Bijlage: de tenlastelegging
Aan verdachte wordt ten laste gelegd dat:
Primair:hij, op of omstreeks 17 maart 2021 te Almere, althans in Nederland
opzettelijk brand heeft gesticht in de hal van een winkelcentrum gelegen aan de
Regisseurstraat 1a of 1b, immers heeft verdachte opzettelijk een (brandende)

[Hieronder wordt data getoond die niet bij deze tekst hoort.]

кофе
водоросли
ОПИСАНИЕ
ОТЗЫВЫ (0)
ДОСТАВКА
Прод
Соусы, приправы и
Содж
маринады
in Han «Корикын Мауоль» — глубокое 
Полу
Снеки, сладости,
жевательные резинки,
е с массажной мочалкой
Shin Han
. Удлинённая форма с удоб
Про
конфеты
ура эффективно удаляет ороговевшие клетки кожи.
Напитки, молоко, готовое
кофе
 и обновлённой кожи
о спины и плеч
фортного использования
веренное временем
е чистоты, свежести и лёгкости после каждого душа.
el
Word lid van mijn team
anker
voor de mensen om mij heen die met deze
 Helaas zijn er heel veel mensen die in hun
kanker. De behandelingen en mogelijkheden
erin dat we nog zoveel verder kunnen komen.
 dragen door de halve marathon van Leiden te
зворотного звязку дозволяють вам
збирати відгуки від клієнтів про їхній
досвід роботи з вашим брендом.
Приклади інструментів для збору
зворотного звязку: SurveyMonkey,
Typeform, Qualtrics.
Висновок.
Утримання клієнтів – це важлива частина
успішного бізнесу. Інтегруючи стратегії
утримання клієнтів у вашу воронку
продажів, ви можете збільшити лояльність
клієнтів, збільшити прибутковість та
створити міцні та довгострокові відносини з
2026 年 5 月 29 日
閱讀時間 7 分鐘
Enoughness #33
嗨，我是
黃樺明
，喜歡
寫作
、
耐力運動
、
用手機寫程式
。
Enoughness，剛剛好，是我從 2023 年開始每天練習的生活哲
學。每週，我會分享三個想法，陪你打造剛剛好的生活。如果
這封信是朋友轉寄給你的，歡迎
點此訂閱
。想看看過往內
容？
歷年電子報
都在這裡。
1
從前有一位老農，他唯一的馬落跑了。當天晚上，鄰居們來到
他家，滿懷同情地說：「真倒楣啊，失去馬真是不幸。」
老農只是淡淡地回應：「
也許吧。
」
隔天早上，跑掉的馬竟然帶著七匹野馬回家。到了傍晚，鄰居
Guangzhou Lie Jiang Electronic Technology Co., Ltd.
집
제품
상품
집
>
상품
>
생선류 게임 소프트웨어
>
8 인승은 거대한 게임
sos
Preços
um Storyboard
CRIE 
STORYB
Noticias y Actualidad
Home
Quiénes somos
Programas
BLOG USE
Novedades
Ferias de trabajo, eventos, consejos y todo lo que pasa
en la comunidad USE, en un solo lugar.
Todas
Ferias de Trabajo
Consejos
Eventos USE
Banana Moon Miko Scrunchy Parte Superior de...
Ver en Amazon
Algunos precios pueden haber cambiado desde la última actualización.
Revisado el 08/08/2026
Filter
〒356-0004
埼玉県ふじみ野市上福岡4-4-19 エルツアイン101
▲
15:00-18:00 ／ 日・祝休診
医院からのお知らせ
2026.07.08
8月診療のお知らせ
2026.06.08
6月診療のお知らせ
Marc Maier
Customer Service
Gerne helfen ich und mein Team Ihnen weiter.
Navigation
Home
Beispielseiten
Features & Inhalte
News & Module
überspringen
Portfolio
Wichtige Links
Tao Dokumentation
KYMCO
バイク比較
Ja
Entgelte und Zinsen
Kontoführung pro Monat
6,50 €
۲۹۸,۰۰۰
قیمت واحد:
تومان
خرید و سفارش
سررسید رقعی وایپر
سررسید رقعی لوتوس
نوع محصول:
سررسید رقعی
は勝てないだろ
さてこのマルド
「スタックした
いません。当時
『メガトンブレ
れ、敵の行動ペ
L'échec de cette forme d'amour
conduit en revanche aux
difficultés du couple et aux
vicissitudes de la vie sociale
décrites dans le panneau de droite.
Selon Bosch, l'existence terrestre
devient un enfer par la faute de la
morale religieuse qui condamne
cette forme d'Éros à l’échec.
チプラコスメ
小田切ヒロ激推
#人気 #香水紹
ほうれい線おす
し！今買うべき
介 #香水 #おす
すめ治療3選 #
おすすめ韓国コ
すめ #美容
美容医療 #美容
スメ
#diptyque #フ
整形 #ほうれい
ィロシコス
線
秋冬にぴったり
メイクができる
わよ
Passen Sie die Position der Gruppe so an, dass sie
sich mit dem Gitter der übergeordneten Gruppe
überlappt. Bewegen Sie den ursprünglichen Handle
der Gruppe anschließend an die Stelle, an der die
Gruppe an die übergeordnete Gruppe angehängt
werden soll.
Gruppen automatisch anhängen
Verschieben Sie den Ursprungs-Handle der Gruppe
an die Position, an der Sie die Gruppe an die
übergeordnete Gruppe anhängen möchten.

aansteker, althans een brandend voowerp, op een stapel plastic (brood)kratten
gegooid en/of achtergelaten, in elk geval opzettelijk (open) vuur in aanraking
gebracht met plastic (brood)kratten, althans met (een) brandbare stof(fen), ten
gevolge waarvan de plastic (brood)kratten en/of de hal van voornoemd
bedrijfspand/winkelcentrum geheel of gedeeltelijk is verbrand, althans brand is
ontstaan,
en daarvan gemeen gevaar voor voornoemd bedrijfspand/winkelcentrum, in elk
geval gemeen gevaar voor
goederen en/of
levensgevaar voor aldaar aanwezig personeel en/of winkelende personen, in elk
geval levensgevaar voor een ander of
anderen en/of
gevaar voor zwaar lichamelijk letsel voor voornoemd aanwezig personeel en/of
winkelende personen, in elk geval gevaar voor
zwaar lichamelijk letsel voor een ander of anderen
te duchten was;
Subsidiair:hij op of omstreeks 17 maart 2021 te Almere, althans in Nederland,
grovelijk, althans aanmerkelijk onvoorzichtig en/of onoplettend en/of onachtzaam
een (brandende) aansteker, althans een brandend voorwerp, op een stapel plastic
(brood)kratten heeft gegooid en/of achtergelaten, in elk geval opzettelijk (open)
vuur in aanraking gebracht met plastic (brood)kratten, althans met (een) brandbare
stof(fen),
ten gevolge waarvan het aan zijn schuld te wijten is geweest, dat
de stapel (brood)kratten en/of de hal van het winkelcentrum gelegen aan de
Regisseurstraat 1a of 1b geheel of gedeeltelijk is/zijn verbrand, in elk geval dat er
brand is ontstaan,
en daardoor gemeen gevaar voor voornoemd bedrijfspand/winkelcentrum, in elk
geval gemeen gevaar voor goederen en/of
levensgevaar voor aldaar aanwezig personeel en/of winkelende personen, in elk
geval levensgevaar voor een ander of anderen en/of
gevaar voor zwaar lichamelijk letsel voor aldaar aanwezig personeel en/of
winkelende personen, in elk geval gevaar voor zwaar lichamelijk letsel voor een ander of anderen, ontstond.